How many lines below include the string "passé"? State the number alone.

*** Opening Study material ***

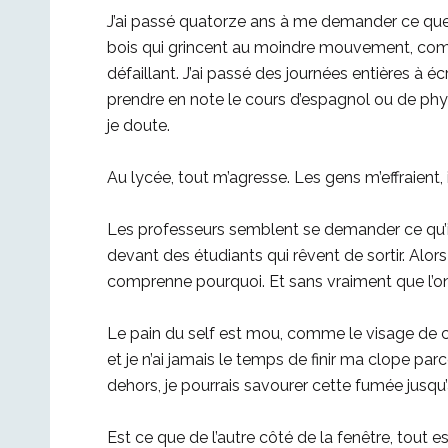
J’ai passé quatorze ans à me demander ce que j
bois qui grincent au moindre mouvement, com
défaillant. J’ai passé des journées entières à éc
prendre en note le cours d’espagnol ou de phy
je doute.
Au lycée, tout m’agresse. Les gens m’effraient, 
Les professeurs semblent se demander ce qu’ils
devant des étudiants qui rêvent de sortir. Alors
comprenne pourquoi. Et sans vraiment que l’on 
Le pain du self est mou, comme le visage de cel
et je n’ai jamais le temps de finir ma clope pa
dehors, je pourrais savourer cette fumée jusqu’au
Est ce que de l’autre côté de la fenêtre, tout e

*** Closing Study material ***

Completed exercise:
2